I am very new to assembly and I am wondering about the behavior of ret. If i never use a call during the code, but put a ret at the end, the code just goes back to the beginning. Is this a default behavior when there is no call used? If I used a jmp, would that affect the behavior of ret if there is still no call used?
2 Answers
call
puts the next instruction's address into the call stack, then jumps to the target address.
ret
pops the last address from the call stack, then jumps here. It seems that if the stack is empty, it returns 0x00000000
, and it jumps to the start of the program. At least in some systems. You should not use this because of address space violations.
jmp
has no effect on the call stack, so it won't modify the behavior of ret
.
Edit: As @PeterCordes wrote; if you use push
or pop
, they can write stack memory, and ret
would pop that.
In many systems, the bootup/startup code actually calls the main()

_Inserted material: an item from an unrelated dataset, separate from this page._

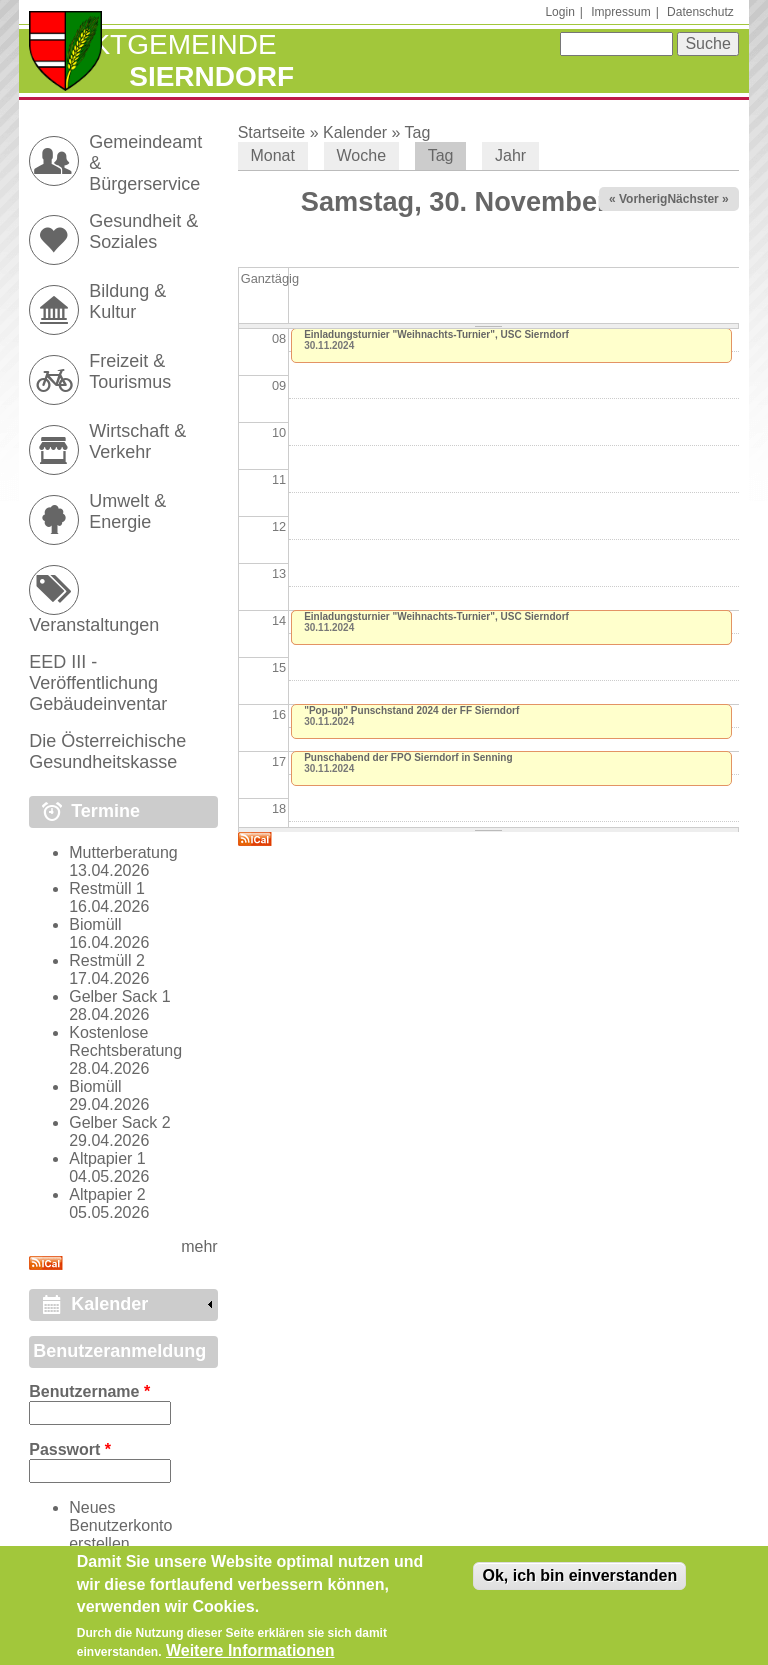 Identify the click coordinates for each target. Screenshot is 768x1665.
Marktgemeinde (152, 44)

function (or its equivalent), e.g. bare metal AVR programs using https://www.nongnu.org/avr-libc/ (That has the advantage that the compiler can compile main()
as a function like any other, not needing any special treatment).
So when your user code in main()
does ret
(even though your user code itself never actually calls anthing), your user code will return from that implicit call and the bootup/startup code will continue running.
Now the question is what the bootup/startup code does after main()
has returned. It could go into an endless busy loop, halt the system, power down, reboot, etc.